**REQUIREMENT:**
Could you give back exactly the lines below from the one with "Dr. Kalotás" through the one with "length, especially for solved questions.", without a single picture?

[Stored items]
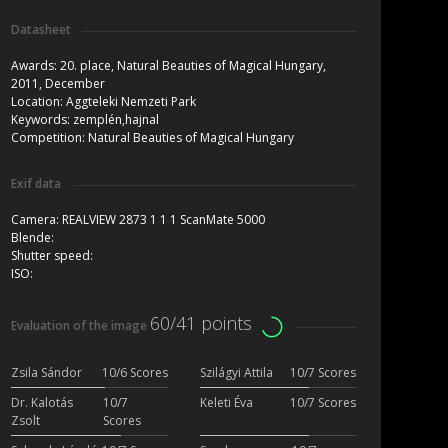
Datasheet
Awards:
20. place, Natural Beauties of Magical Hungary,
2011, December
Location:
Aggteleki Nemzeti Park
Keywords:
zemplén,hajnal
Competition:
Natural Beauties of Magical Hungary
Exif data
Camera:
REALVIEW 2873 1 1 1 ScanMate 5000
Blende:
Shutter speed:
ISO:
60/41 points
Evaluation of the image
Zsila Sándor
10/6 Scores
Szilágyi Attila
10/7 Scores
Dr. Kalotás
10/7
Keleti Éva
10/7 Scores
Zsolt
Scores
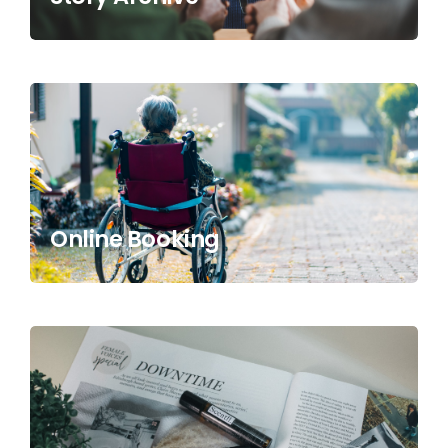
Online Booking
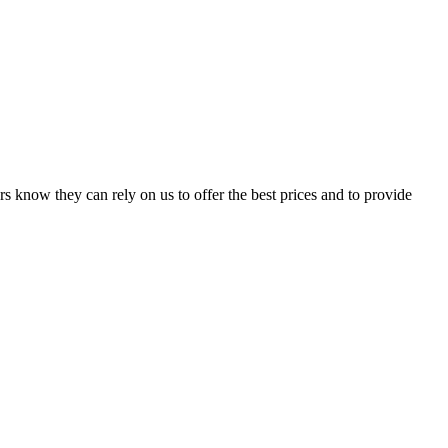
s know they can rely on us to offer the best prices and to provide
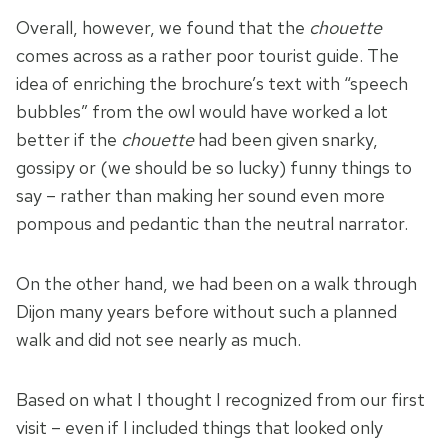
Overall, however, we found that the
chouette
comes across as a rather poor tourist guide. The
idea of enriching the brochure’s text with “speech
bubbles” from the owl would have worked a lot
better if the
chouette
had been given snarky,
gossipy or (we should be so lucky) funny things to
say – rather than making her sound even more
pompous and pedantic than the neutral narrator.
On the other hand, we had been on a walk through
Dijon many years before without such a planned
walk and did not see nearly as much.
Based on what I thought I recognized from our first
visit – even if I included things that looked only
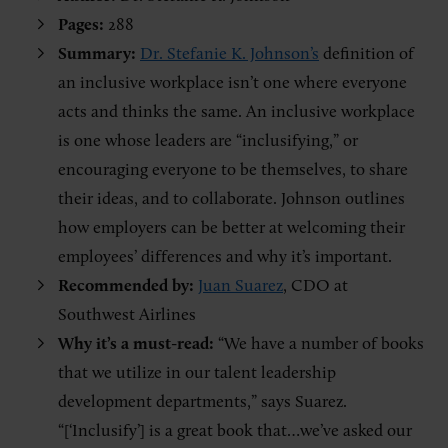
Pages:
288
Summary:
Dr. Stefanie K. Johnson’s
definition of
an inclusive workplace isn’t one where everyone
acts and thinks the same. An inclusive workplace
is one whose leaders are “inclusifying,” or
encouraging everyone to be themselves, to share
their ideas, and to collaborate. Johnson outlines
how employers can be better at welcoming their
employees’ differences and why it’s important.
Recommended by:
Juan Suarez
, CDO at
Southwest Airlines
Why it’s a must-read:
“We have a number of books
that we utilize in our talent leadership
development departments,” says Suarez.
“[‘Inclusify’] is a great book that…we’ve asked our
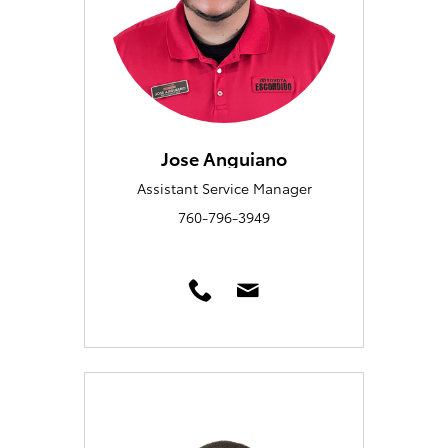
Jose Anguiano
Assistant Service Manager
760-796-3949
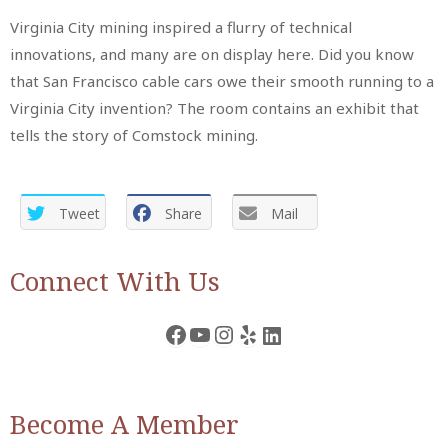
Virginia City mining inspired a flurry of technical
innovations, and many are on display here. Did you know
that San Francisco cable cars owe their smooth running to a
Virginia City invention? The room contains an exhibit that
tells the story of Comstock mining.
Tweet
Share
Mail
Connect With Us
Facebook
YouTube
Instagram
Yelp
LinkedIn
Become A Member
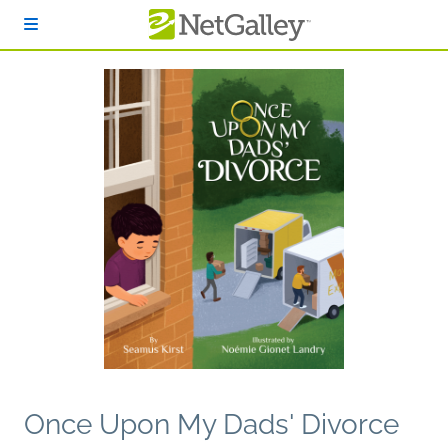
Skip to main content
Once Upon My Dads' Divorce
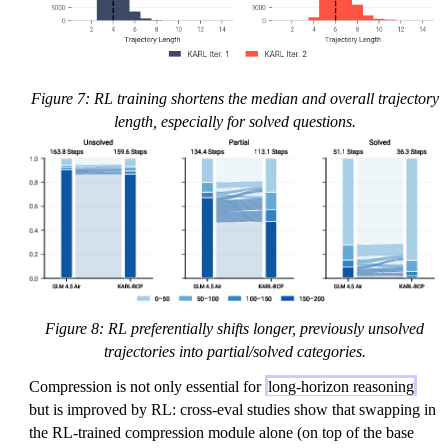
Figure 7: RL training shortens the median and overall trajectory
length, especially for solved questions.
Figure 8: RL preferentially shifts longer, previously unsolved
trajectories into partial/solved categories.
Compression is not only essential for
long-horizon reasoning
but is improved by RL: cross-eval studies show that swapping in
the RL-trained compression module alone (on top of the base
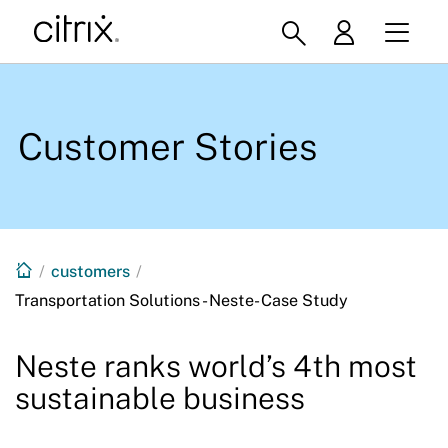
Customer Stories
/
customers
/
Transportation Solutions - Neste- Case Study
Neste ranks world’s 4th most
sustainable business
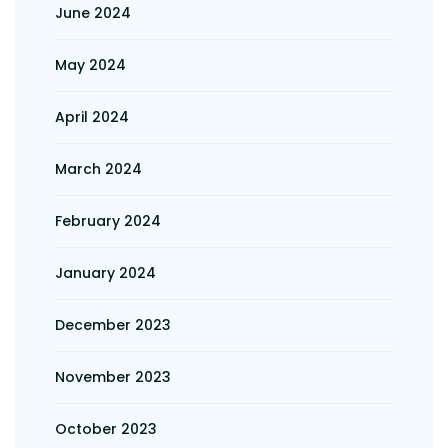
June 2024
May 2024
April 2024
March 2024
February 2024
January 2024
December 2023
November 2023
October 2023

**RESULT BELOW:**
Dr. Kalotás
10/7
Keleti Éva
10/7 Scores
Zsolt
Scores
Online Booking
s know they can rely on us to offer the best prices and to provide
Overall, however, we found that the
chouette
comes across as a rather poor tourist guide. The
idea of enriching the brochure’s text with “speech
bubbles” from the owl would have worked a lot
better if the
chouette
had been given snarky,
gossipy or (we should be so lucky) funny things to
say – rather than making her sound even more
pompous and pedantic than the neutral narrator.
On the other hand, we had been on a walk through
Dijon many years before without such a planned
walk and did not see nearly as much.
Based on what I thought I recognized from our first
visit – even if I included things that looked only
Pages:
288
Summary:
Dr. Stefanie K. Johnson’s
definition of
an inclusive workplace isn’t one where everyone
acts and thinks the same. An inclusive workplace
is one whose leaders are “inclusifying,” or
encouraging everyone to be themselves, to share
their ideas, and to collaborate. Johnson outlines
how employers can be better at welcoming their
employees’ differences and why it’s important.
Recommended by:
Juan Suarez
, CDO at
Southwest Airlines
Why it’s a must-read:
“We have a number of books
that we utilize in our talent leadership
development departments,” says Suarez.
“[‘Inclusify’] is a great book that…we’ve asked our
Jose Anguiano
Assistant Service Manager
760-796-3949
Virginia City mining inspired a flurry of technical
innovations, and many are on display here. Did you know
that San Francisco cable cars owe their smooth running to a
Virginia City invention? The room contains an exhibit that
tells the story of Comstock mining.
Tweet
Share
Mail
Connect With Us
Facebook
YouTube
Instagram
Yelp
LinkedIn
Become A Member
Skip to main content
Once Upon My Dads' Divorce
Figure 7: RL training shortens the median and overall trajectory
length, especially for solved questions.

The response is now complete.